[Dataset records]
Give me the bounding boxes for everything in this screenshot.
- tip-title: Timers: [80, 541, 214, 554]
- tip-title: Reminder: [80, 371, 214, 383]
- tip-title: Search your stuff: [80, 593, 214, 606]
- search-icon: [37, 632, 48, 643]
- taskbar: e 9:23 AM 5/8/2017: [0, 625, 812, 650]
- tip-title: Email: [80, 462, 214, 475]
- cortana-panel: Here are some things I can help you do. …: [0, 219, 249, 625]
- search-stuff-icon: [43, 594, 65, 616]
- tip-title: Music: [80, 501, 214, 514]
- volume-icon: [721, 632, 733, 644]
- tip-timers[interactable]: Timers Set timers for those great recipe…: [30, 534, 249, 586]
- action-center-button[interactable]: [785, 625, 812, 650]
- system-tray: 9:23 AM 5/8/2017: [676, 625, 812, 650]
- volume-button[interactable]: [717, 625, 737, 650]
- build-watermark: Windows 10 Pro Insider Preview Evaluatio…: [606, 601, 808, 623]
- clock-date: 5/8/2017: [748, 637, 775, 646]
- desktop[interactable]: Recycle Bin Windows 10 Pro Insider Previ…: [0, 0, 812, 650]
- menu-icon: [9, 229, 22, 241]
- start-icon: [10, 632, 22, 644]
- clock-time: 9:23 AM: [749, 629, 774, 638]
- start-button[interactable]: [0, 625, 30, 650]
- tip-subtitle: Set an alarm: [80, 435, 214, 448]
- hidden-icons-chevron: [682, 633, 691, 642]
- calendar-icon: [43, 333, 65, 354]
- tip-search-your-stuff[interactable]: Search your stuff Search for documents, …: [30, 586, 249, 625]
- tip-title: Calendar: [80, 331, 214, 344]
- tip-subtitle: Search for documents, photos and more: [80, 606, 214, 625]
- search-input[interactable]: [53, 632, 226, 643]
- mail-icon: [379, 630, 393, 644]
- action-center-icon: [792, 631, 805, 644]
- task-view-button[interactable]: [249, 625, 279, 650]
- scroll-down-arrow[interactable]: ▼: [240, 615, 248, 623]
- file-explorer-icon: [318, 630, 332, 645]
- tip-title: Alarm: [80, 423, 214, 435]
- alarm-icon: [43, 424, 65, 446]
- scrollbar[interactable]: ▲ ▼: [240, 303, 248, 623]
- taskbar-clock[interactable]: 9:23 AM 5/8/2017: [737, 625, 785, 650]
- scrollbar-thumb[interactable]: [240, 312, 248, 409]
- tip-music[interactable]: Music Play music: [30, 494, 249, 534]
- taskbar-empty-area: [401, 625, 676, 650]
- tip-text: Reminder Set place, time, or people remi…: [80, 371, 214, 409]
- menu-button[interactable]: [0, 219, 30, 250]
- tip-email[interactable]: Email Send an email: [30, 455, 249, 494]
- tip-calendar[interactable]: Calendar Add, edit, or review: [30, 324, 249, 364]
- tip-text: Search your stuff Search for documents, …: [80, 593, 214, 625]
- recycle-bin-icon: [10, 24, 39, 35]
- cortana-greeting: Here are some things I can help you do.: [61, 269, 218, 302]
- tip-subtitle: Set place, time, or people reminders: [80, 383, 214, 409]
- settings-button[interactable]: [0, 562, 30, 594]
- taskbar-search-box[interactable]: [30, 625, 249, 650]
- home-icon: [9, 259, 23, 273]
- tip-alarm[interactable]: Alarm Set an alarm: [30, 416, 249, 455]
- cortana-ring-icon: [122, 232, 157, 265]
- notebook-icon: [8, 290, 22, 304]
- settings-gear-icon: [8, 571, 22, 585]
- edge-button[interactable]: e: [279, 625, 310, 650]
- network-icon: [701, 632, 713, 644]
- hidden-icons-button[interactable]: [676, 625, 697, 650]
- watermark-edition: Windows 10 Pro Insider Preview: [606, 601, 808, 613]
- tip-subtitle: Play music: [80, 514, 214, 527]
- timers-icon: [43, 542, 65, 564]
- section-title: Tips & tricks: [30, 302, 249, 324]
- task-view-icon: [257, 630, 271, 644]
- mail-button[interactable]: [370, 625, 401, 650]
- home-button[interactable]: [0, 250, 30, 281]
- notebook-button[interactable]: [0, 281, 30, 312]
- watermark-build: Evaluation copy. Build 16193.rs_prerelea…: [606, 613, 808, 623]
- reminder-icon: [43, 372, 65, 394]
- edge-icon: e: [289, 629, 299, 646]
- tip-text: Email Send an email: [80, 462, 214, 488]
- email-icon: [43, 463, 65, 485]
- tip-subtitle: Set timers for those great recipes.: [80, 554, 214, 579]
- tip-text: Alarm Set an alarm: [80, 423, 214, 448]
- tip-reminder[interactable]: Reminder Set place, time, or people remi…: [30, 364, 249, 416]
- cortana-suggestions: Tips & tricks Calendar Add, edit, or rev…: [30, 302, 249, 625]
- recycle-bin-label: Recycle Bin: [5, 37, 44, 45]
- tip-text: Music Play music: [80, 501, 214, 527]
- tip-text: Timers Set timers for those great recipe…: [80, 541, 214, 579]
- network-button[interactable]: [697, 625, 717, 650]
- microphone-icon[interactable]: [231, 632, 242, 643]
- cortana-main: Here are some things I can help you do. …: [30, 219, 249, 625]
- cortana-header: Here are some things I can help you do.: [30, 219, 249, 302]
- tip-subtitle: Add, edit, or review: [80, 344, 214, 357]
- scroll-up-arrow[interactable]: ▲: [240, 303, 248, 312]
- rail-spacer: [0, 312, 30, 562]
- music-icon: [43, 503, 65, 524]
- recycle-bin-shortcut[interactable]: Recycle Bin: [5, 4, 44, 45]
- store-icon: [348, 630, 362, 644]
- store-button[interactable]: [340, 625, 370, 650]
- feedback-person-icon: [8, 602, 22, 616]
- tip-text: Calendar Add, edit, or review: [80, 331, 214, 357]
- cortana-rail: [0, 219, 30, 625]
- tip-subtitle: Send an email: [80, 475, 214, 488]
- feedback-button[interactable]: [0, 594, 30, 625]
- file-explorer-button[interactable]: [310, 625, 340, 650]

--

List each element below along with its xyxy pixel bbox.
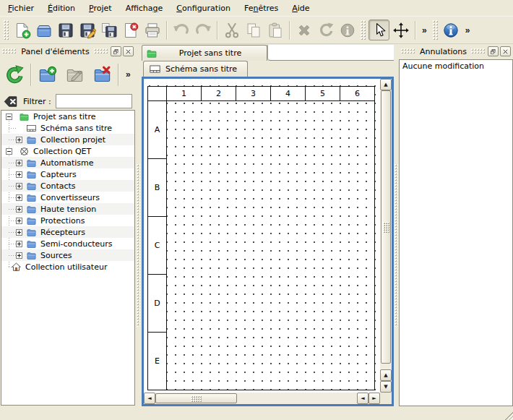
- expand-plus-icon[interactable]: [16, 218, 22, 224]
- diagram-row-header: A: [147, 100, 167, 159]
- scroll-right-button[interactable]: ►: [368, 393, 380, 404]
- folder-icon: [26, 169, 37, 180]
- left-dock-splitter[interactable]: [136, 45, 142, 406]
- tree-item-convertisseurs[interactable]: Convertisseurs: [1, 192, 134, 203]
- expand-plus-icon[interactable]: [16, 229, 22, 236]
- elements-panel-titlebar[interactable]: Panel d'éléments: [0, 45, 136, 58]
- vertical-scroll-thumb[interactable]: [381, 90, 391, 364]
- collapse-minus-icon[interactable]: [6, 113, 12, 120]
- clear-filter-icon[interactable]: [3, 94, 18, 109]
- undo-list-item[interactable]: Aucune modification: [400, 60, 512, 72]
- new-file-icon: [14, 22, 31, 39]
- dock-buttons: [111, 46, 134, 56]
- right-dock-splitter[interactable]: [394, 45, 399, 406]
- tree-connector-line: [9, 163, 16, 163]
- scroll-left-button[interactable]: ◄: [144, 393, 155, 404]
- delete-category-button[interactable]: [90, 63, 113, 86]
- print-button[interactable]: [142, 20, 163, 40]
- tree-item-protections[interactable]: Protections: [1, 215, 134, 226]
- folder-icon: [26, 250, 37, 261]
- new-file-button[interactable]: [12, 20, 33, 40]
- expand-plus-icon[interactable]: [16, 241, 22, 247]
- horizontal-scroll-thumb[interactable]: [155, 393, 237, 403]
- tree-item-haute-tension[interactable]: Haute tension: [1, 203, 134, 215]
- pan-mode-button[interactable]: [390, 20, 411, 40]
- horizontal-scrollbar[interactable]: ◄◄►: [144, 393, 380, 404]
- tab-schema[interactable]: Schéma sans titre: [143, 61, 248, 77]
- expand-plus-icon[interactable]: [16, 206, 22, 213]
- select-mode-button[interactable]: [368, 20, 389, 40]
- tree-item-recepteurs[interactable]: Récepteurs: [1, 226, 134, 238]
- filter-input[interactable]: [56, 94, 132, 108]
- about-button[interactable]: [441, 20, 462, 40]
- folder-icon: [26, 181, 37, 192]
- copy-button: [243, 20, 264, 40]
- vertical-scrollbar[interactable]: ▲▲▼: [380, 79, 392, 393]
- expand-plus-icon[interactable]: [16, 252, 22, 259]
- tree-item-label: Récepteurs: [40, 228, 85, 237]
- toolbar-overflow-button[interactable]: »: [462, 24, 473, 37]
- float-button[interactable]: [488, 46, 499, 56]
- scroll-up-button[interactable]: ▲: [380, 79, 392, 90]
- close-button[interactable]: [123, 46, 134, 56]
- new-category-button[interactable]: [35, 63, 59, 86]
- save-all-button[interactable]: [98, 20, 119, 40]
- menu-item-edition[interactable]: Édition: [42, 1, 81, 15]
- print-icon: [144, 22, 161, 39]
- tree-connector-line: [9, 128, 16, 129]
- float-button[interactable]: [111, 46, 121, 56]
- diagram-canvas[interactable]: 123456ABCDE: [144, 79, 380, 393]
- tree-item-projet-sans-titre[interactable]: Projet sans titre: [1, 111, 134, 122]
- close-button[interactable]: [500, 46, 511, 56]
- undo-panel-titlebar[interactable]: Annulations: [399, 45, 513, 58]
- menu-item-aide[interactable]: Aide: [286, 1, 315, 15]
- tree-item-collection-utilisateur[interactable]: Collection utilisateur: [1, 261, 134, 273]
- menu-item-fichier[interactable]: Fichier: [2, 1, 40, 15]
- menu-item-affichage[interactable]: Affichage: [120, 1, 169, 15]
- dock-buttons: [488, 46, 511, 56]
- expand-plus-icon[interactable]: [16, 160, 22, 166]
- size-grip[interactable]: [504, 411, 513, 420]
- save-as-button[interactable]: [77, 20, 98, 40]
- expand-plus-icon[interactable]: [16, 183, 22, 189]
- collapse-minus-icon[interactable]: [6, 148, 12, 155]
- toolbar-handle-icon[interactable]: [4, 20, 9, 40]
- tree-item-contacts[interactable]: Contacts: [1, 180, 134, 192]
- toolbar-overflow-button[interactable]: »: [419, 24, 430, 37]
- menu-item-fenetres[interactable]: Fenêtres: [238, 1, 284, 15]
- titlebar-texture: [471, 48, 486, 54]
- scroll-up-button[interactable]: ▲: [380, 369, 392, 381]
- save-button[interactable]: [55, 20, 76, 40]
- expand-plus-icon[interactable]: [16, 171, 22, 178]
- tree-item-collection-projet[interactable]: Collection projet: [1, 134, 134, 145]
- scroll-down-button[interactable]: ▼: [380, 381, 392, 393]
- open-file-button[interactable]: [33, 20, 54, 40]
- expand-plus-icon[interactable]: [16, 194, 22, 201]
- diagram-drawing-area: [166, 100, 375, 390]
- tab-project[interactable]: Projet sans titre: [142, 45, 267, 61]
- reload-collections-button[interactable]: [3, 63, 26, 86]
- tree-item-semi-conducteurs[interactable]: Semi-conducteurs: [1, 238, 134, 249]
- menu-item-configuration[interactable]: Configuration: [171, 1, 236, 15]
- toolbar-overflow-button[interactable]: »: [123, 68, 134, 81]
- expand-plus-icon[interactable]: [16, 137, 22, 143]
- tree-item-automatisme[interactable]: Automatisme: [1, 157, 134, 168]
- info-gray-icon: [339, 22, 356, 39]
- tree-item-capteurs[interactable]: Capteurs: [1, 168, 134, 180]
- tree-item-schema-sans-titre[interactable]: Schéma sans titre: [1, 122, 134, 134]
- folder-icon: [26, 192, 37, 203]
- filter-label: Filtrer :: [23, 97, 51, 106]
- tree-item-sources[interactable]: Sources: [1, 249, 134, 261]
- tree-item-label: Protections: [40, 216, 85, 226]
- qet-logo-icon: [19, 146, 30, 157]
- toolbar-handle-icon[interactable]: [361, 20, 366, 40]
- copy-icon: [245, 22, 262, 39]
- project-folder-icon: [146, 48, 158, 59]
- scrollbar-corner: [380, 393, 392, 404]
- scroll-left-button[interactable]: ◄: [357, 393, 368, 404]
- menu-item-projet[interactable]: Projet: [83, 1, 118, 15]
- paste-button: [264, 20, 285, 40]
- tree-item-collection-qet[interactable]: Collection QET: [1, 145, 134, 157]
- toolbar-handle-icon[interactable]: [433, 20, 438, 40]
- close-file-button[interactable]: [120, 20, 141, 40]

* * *

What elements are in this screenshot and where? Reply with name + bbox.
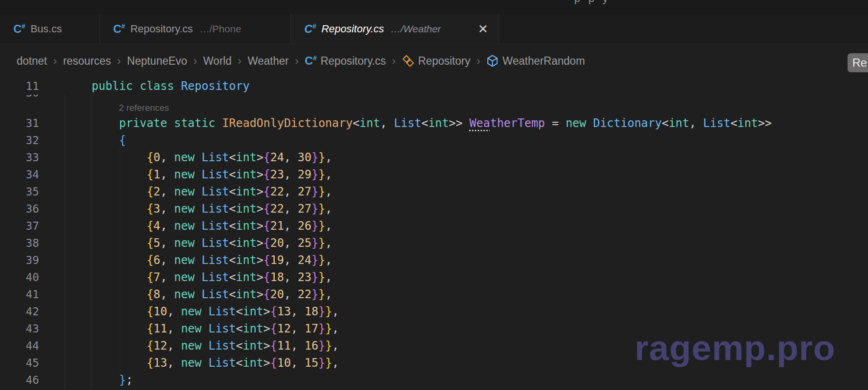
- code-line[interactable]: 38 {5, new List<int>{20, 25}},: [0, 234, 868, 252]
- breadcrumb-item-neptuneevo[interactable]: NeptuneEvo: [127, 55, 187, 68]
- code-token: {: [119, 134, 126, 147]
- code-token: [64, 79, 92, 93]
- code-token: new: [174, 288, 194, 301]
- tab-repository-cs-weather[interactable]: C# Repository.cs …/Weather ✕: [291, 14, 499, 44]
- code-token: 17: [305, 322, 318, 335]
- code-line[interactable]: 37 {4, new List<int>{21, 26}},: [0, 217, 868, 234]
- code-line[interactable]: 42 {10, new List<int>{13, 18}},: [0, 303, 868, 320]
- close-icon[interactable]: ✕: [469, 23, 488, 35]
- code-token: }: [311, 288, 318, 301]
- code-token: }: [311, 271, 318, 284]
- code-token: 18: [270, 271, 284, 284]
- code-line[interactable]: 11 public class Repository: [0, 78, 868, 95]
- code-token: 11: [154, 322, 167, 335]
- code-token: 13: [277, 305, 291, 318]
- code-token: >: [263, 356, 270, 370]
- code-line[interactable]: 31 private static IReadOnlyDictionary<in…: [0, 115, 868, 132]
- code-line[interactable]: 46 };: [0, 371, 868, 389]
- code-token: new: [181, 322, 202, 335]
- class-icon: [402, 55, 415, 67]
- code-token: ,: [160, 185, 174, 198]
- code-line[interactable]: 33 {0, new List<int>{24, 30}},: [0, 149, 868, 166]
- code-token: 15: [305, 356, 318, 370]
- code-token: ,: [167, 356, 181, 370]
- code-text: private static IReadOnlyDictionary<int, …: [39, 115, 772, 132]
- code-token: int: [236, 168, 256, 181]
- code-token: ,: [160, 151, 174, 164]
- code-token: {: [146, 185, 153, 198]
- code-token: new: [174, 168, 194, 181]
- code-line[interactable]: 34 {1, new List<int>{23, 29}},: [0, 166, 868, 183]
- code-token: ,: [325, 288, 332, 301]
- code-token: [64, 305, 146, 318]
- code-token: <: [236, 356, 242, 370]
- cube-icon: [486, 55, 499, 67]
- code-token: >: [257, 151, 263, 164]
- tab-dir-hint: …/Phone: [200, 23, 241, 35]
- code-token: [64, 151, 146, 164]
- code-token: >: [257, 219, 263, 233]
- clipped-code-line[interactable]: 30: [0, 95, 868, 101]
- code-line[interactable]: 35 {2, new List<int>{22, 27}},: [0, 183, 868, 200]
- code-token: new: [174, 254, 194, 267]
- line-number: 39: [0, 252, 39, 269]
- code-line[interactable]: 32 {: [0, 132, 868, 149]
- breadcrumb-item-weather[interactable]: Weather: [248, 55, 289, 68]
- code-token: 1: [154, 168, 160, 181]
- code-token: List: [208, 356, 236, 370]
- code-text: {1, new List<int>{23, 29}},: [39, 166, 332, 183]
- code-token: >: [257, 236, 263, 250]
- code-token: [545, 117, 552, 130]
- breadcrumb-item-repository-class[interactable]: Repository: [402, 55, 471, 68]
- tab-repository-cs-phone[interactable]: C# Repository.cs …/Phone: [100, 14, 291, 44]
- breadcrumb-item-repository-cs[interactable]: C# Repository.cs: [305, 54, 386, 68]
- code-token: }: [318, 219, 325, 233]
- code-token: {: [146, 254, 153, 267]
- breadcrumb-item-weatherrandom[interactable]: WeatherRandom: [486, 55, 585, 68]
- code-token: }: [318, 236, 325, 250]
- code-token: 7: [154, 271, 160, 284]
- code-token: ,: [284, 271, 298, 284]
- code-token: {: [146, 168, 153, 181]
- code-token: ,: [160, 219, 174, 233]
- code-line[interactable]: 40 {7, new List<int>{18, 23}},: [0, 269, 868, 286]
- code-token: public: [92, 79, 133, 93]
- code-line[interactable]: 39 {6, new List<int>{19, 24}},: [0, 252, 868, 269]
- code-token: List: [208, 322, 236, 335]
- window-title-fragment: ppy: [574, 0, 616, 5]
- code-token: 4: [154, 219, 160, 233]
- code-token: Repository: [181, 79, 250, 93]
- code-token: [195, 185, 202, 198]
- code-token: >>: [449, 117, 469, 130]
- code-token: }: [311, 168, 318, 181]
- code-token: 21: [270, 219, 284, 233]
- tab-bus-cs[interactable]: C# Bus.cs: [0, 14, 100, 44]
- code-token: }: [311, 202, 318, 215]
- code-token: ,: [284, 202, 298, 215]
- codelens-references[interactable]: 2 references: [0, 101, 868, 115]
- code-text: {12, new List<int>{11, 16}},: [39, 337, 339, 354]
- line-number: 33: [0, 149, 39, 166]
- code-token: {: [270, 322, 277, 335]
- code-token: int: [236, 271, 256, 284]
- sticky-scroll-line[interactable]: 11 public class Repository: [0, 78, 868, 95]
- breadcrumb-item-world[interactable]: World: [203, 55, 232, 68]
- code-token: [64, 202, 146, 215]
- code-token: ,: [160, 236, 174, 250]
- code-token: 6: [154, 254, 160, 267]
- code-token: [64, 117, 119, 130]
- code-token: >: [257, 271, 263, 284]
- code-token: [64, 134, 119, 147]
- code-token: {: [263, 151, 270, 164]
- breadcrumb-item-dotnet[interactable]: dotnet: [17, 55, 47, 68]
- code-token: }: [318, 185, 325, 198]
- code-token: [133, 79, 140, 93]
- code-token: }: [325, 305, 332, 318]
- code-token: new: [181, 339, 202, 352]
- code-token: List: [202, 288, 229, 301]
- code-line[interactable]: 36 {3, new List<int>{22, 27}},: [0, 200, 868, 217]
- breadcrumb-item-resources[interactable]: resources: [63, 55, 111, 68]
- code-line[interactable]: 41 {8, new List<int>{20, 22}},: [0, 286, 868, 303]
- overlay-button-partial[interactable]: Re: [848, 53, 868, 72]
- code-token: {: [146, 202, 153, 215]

### Exercise instructions
From the data above, copy each line that has the string "Protections".

### Response for this exercise
- tree-item-protections[interactable]: Protections: [1, 215, 134, 226]
- tree-item-label: Protections: [40, 216, 85, 226]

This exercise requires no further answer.